Across the Tasman-they have their own climate change problems.....

Save farmers from Great Barrier Reef swindle

Recent media outbursts that the Great Barrier Reef faces catastrophic danger from climate change and ocean acidification are based on piggybacking a fraud on top of a fraud.

Queensland Premier Anna Bligh and Federal Environment minister Peter Garrett’s reef protection plan signed off on last week will force farmers off the land under the guise of protecting water quality for the reef under “climate stress”.

The Reef Water Quality Protection Plan 2009 targets to reduce agricultural run-off by a massive half and specifies that by 2013, 80 per cent of landholders in agricultural enterprises (sugarcane, horticulture, dairy, cotton and grains) will need to implement new soil, nutrient and chemical management practices and 50 per cent of landholders in the grazing sector must adopt new pasture and riparian management practices.

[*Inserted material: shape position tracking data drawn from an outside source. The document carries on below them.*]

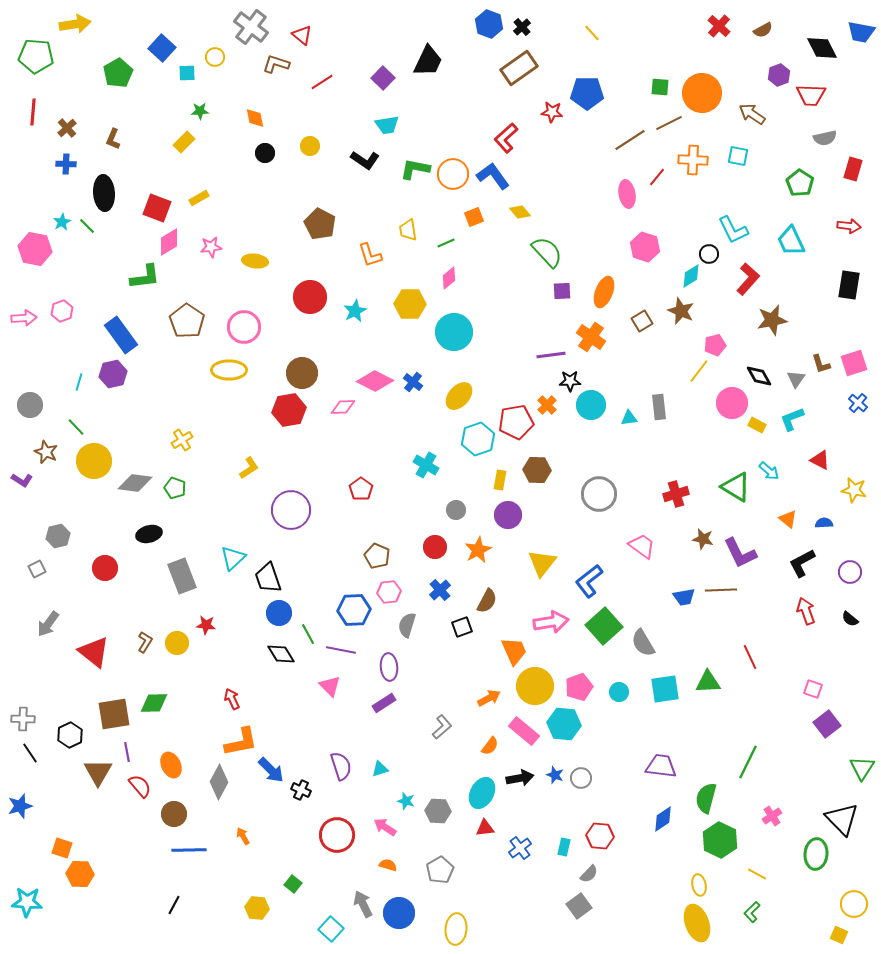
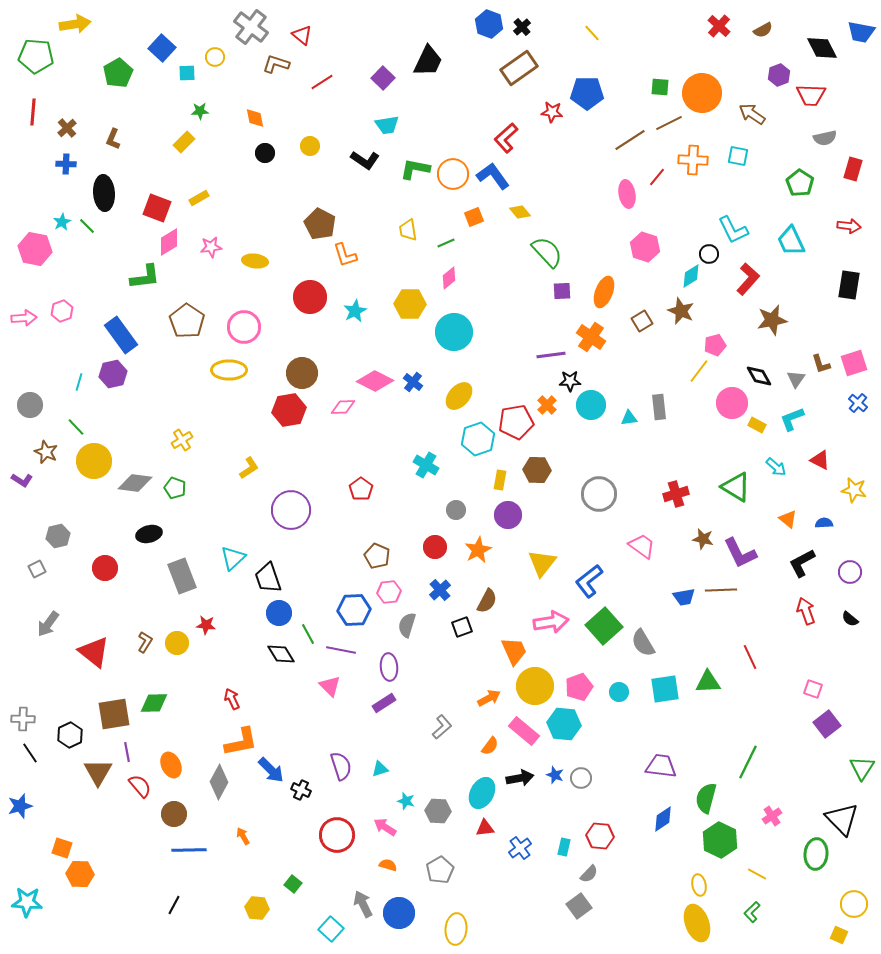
orange L-shape at (370, 255): moved 25 px left
cyan arrow at (769, 471): moved 7 px right, 4 px up
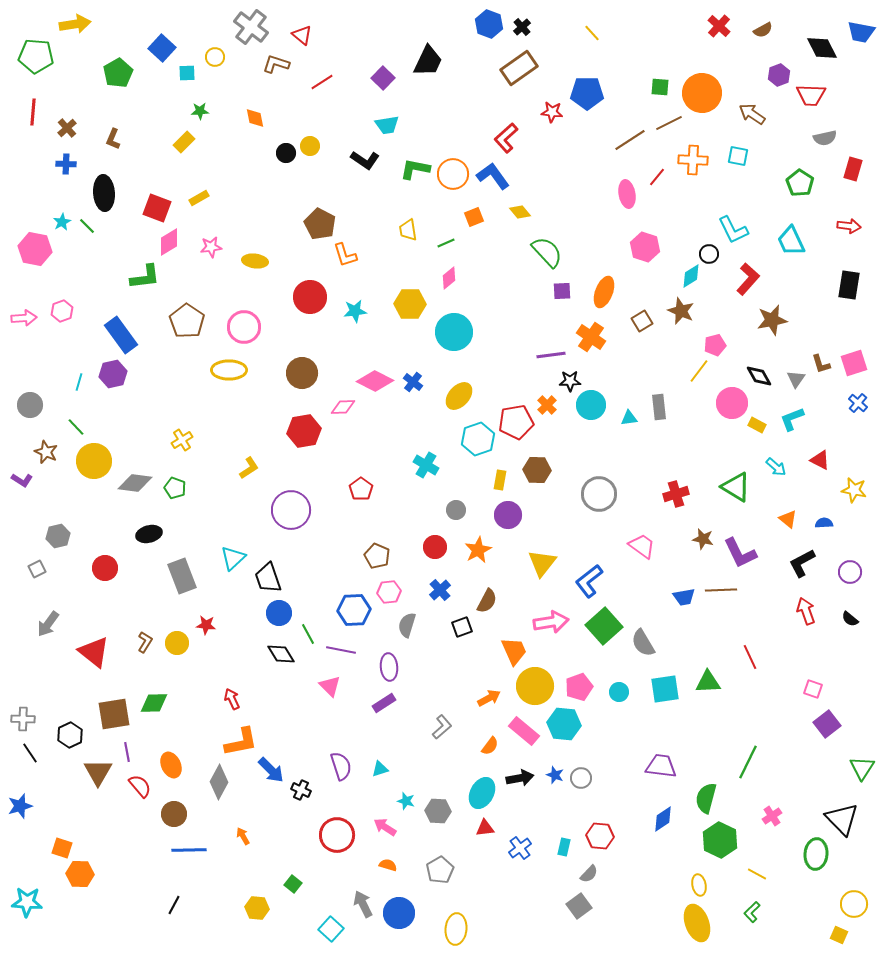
black circle at (265, 153): moved 21 px right
cyan star at (355, 311): rotated 20 degrees clockwise
red hexagon at (289, 410): moved 15 px right, 21 px down
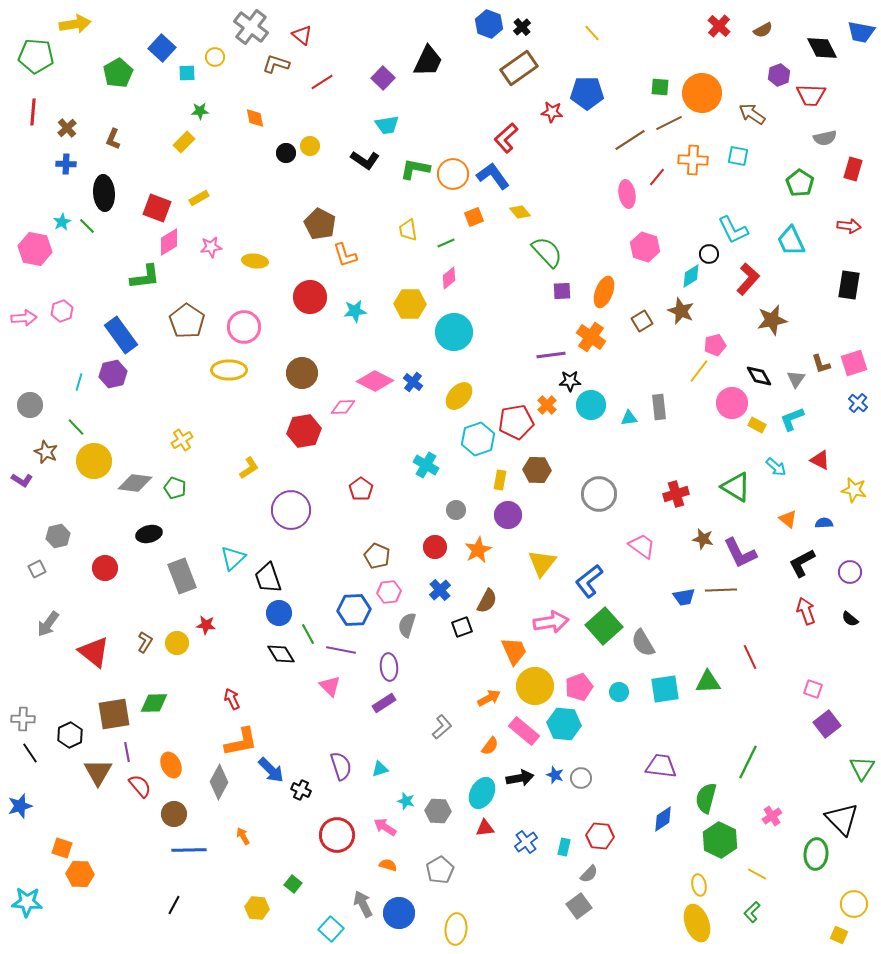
blue cross at (520, 848): moved 6 px right, 6 px up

This will force farmers to jump through hoops and combined with the global financial crisis, many will simply go bankrupt. And this policy to reduce agricultural run-off in the catchment is all based on a false premise—that the reef is stressed from global warming and ocean acidification. This is a fraud and scientists know it.

This “Protection Plan” follows the release of the Great Barrier Reef Outlook Report 2009, a report by the Australian Government’s Great Barrier Reef Marine Park Authority—a report claiming “the overall outlook for the Great Barrier Reef is poor and catastrophic damage to the ecosystem may not be averted.” Paradoxically, the report also states that the Great Barrier Reef “remains one of the most healthy coral reef ecosystems.”

The report is chock-full with pseudoscientific mumbo jumbo, even claiming that ocean acidification is likely to be the most significant climate factor affecting the Great Barrier Reef ecosystem.

With a pH of about 8.2, ocean water is not acidic at all, but slightly alkaline, yet most mainstream media insist on scary stories of ocean acidification—an absolute impossibility, even if we burnt our entire coal reserves. In fact, corals can grow quite well in aquariums containing water of very high dissolved CO2 concentration—corals often thrive in such water.

Dr Peter Ridd a Marine Physics specialist from James Cook University has made the following assessment:

“Corals have survived 300 million years of massively varying climate both much warmer and much cooler than today, far higher CO2 levels than we see today, and enormous sea level changes. Corals saw the dinosaurs come and go, and cruised through mass extinction events that left so many other organisms as no more than a part of the fossil record.

“Corals are particularly well adapted to temperature changes and in general, the warmer the better. It seems odd that coral scientists are worrying about global warming because this is one group of organisms that like it hot.”